Why Context Size Isn’t Everything: A Practical Guide to AI Agent Context Engineering
The article explains that an AI agent’s performance hinges not on how much context is fed to it but on what information is placed in the main thread, and it presents a six‑layer framework—prompt, rule files, skills, MCP, subagents, and artifacts—to systematically engineer context for reliable coding agents.
Layer 1 – Prompt holds the current task contract
A prompt should contain only the four elements that define the immediate work: Goal, Context, Constraints, and Done‑when criteria. Example (OpenAI Codex best practices [1]):
Goal: Fix the checkout page when the coupon API returns 500 and orders cannot be submitted.
Context: Relevant code is in apps/web/src/checkout, error log at logs/checkout-500.log.
Constraints: Do not modify the payment SDK; keep existing error‑message style; do not add new dependencies.
Done when: New or updated tests pass; local checkout tests run; root cause and risk are documented.Repeating static constraints in every prompt inflates the main thread; such durable rules belong elsewhere.
Layer 2 – AGENTS.md / CLAUDE.md store durable rules
Persistent project rules are kept in AGENTS.md (OpenAI) or CLAUDE.md (Anthropic). They should include:
Repository structure (business code, tests, scripts, generated artifacts)
Common commands (run unit tests, type‑check, format, build)
Edit boundaries (files or directories that must not be touched, directories that require extra confirmation)
Acceptance criteria (conditions for task completion)
Team preferences (naming, error handling, logging, documentation, commit messages)
Known pitfalls (historical failure points)
They should exclude vision statements, outdated introductions, generic AI advice, abstract principles, or mismatched commands. The default size limit is 32 KiB ( project_doc_max_bytes) [2], encouraging governance of rule files.

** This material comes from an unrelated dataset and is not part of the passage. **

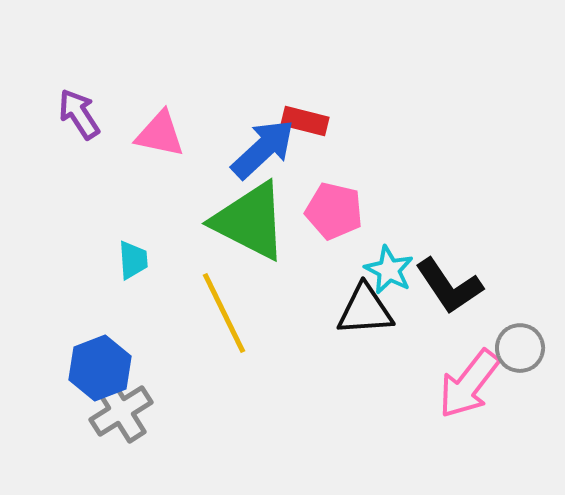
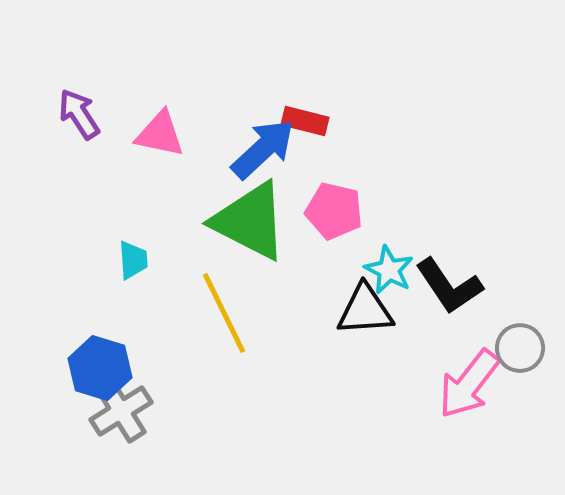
blue hexagon: rotated 22 degrees counterclockwise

Layer 3 – Skill encapsulates repeatable workflows
A workflow that is used repeatedly should be promoted to a Skill. Signals that a process qualifies as a Skill:
Appears in three or more tasks
Contains multiple ordered steps that cannot be expressed in a single prompt
Has checkpoints, failure branches, or manual confirmations
Is portable across projects or teammates
Requires assets such as scripts, templates, or configurations
Example: an article‑production pipeline (topic selection, research, drafting, formatting, proofreading, image insertion, HTML generation, WeChat draft publishing) is a Skill rather than a prompt.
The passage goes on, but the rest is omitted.